§ **Instructions for the task**: Keep only those lines of the records that include the string "šansi".

[Dataset entries]
════
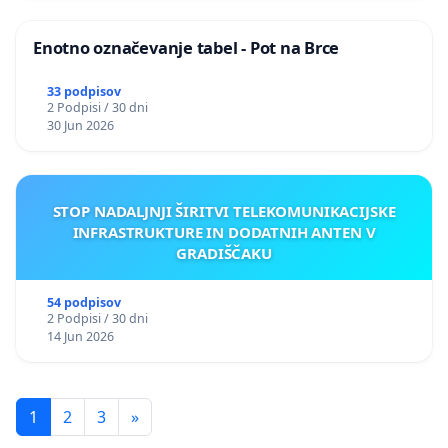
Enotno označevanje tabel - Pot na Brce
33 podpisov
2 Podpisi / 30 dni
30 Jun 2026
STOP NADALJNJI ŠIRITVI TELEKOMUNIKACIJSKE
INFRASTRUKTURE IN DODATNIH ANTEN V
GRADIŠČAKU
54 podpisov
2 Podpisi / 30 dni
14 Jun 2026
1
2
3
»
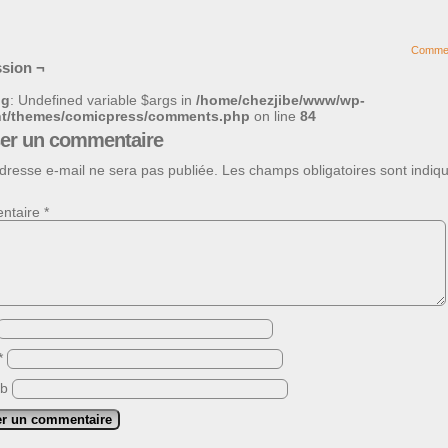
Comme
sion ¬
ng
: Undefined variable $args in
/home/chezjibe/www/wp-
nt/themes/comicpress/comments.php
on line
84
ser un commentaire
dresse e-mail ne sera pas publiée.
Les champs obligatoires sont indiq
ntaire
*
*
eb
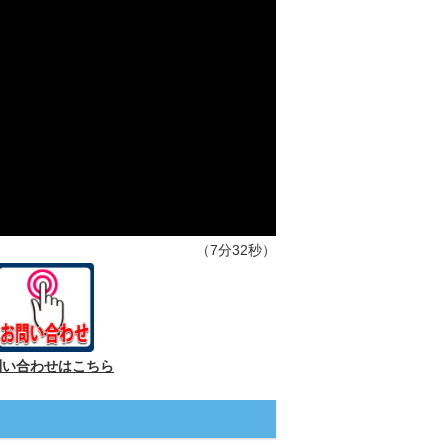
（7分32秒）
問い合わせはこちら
════
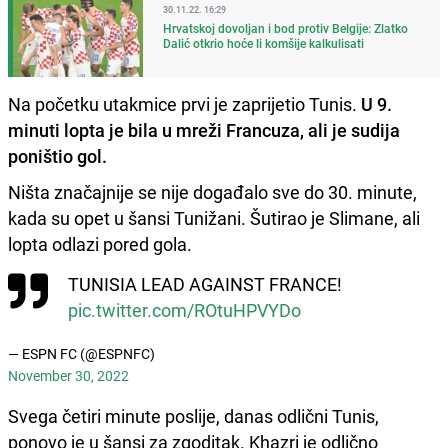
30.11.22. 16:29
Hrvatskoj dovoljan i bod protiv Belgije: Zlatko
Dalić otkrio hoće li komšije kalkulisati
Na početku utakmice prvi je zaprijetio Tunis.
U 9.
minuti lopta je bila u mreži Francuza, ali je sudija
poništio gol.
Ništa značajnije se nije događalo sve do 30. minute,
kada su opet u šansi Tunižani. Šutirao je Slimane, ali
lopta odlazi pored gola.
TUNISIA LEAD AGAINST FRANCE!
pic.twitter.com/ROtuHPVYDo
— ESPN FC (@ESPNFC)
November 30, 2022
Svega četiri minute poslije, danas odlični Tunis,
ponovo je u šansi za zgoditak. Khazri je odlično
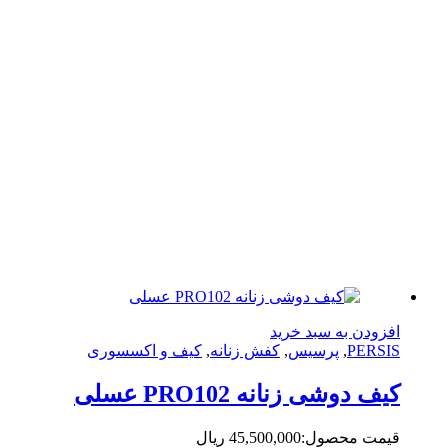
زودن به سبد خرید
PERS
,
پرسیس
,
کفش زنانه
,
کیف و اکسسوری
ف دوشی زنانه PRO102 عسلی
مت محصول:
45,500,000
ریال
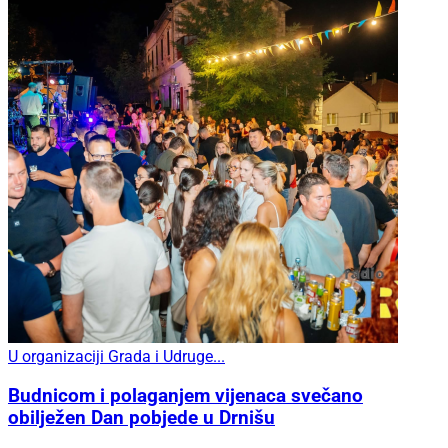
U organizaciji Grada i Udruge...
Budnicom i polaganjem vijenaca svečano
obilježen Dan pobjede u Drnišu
════
§ **Solved exercise**:
kada su opet u šansi Tunižani. Šutirao je Slimane, ali
ponovo je u šansi za zgoditak. Khazri je odlično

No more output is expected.